More than half of American households have one or more pets, and that number is sure to grow as the holidays approach. Fortunately, many of these pets will go on to become beloved members of the household.
Of course, there are many factors to consider if you are looking to share your home with a new cat or dog, including existing or potential allergies among your children.
Millions of American kids are allergic to animals such as cats, dogs, hamsters and other pets. Many more may be allergic to the pollen, mold, spores and other outdoor allergens that can collect in their fur or hair.
A pet’s saliva, skin flakes and urine can also aggravate asthma and allergy symptoms in some kids. For children who are sensitive to them, these allergens trigger the immune system to overreact and produce allergy symptoms like sneezing, sniffling, itchiness and watery eyes.
If Santa does leave an adorable little ball of fur underneath the tree this year – or if you already have a few fur babies in your home – the following precautions will help you and your child ease any allergic reactions.
- Bathe your pet often. Someone without allergies should give your pet a bath at least once a week to wash off as many allergens as possible.
- Create pet-free areas. Establish pet-free zones in your house. If your child is allergic, do not let the pets enter her bedroom.
- Replace allergy-attracting furnishings. Consider replacing upholstery, removing curtains and replacing/updating other surfaces that can collect allergens. If possible, replace carpeting with tile, vinyl, linoleum or wood flooring.
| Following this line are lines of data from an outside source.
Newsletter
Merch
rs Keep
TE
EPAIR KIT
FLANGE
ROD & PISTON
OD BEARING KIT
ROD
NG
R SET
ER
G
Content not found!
- Assign pet chores to someone else. Your pet’s cage, litter box or kennel should be cleaned by someone who doesn’t have pet allergies.
- Use HEPA filters. High-efficiency particulate air (HEPA) vacuum cleaners, vent filters and air purifiers can help lessen airborne pet allergens.
- Bathe often. If your child with allergies and/or asthma is exposed to animals, bathe him regularly and make sure he washes his face and hands after handling the pets.
- Use allergy medications. Before exposure to pets, give your child an allergy medication recommended by a physician.